Liz Truss is targeting green energy policies as she launches a Treasury review of government projects with a call to “junk the white elephants”.
Each Whitehall department will be made to justify afresh every line of expenditure of capital projects as part of the next round of spending, the chief secretary to the Treasury has said.
Ms Truss said she wanted to weed out programmes that were failing, had become outdated or had diverged from their original mission. She said day-to-day spending would be reviewed using new criteria to ensure that it delivered the most to improve life chances.

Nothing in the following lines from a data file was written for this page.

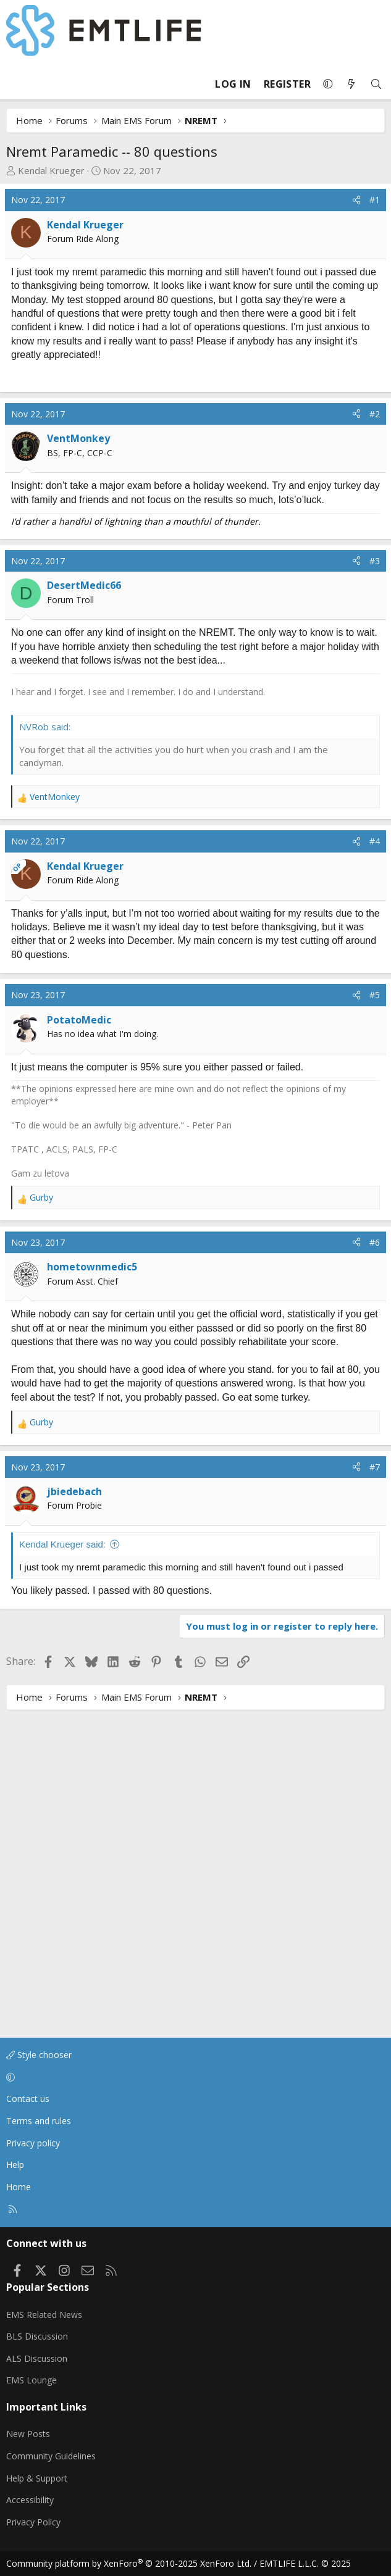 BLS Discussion (37, 2336)
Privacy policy (33, 2143)
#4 (374, 1156)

The prospect of a “zero-based capital review” will send tremors of fear across Whitehall and put the combative minister on a collision course with many of her colleagues. While some opponents hope that the review can be used to stop HS2, most ministers believe the project is too far advanced. In an article for The Sunday Telegraph Ms Truss hinted that the Department for Business, Energy, and Industrial Strategy might be first in line. She asked whether ministers could “increase competition and reduce prices in energy by simplifying our approach to lowering carbon emissions”, which will be taken as a statement of intent to review the substantial government support for green energy schemes.
“In reviewing this evidence, we must be prepared to junk the white elephants, the programmes that haven’t worked, and roll back mission creep, where government involves itself in areas the private sector can deliver. Growth and bang-for-buck must take precedence,” she said.